精神障害のある人の尊厳の確立を求める決議とは
精神障害のある人は、強制入院や差別偏見など、多くの人権侵害にさらされてきました。日本弁護士連合会は、2021年10月15日に、精神障害のある人の尊厳を守るために必要な法制度改革や施策を国に求める決議を採択しました。この記事では、その決議の内容や背景について解説します。
精神障害のある人に対する人権侵害の実態
精神障害のある人は、精神保健福祉法によって、本人の意思に反して入院させられることがあります。この強制入院制度は、精神障害のある人だけを対象としており、他の疾患のある人には適用されません。強制入院は、その人の人格、名誉、尊厳を傷つけ、教育や就労、家庭などの人生選択の機会を奪います。また、長期間の入院は、地域から隔離されることで、社会的な孤立や貧困を招きます。

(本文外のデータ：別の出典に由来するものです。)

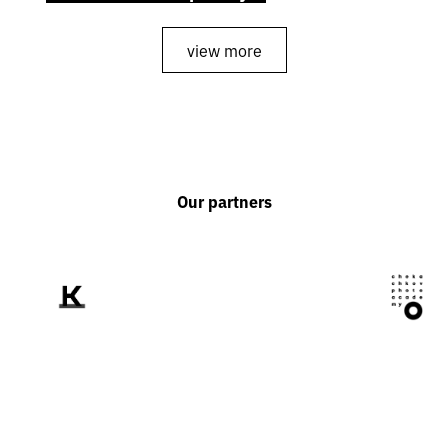
view more
Our partners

精神障害のある人は、入院中にも様々な人権侵害に遭うことがあります。例えば、身体拘束や隔離などの行動制限や、強制的な投薬や手術などの医療行為が行われることがあります。これらの措置は、本人の同意や必要性が不十分な場合も多く、身体的・精神的な苦痛や後遺症を引き起こすことがあります。また、入院者の退院請求や処遇改善請求に対する手続きや支援が不十分であることも問題です。
日本弁護士連合会が求める法制度改革と施策
日本弁護士連合会は、精神障害のある人に対する人権侵害を根絶するために、以下のような法制度改革と施策を国に求めています。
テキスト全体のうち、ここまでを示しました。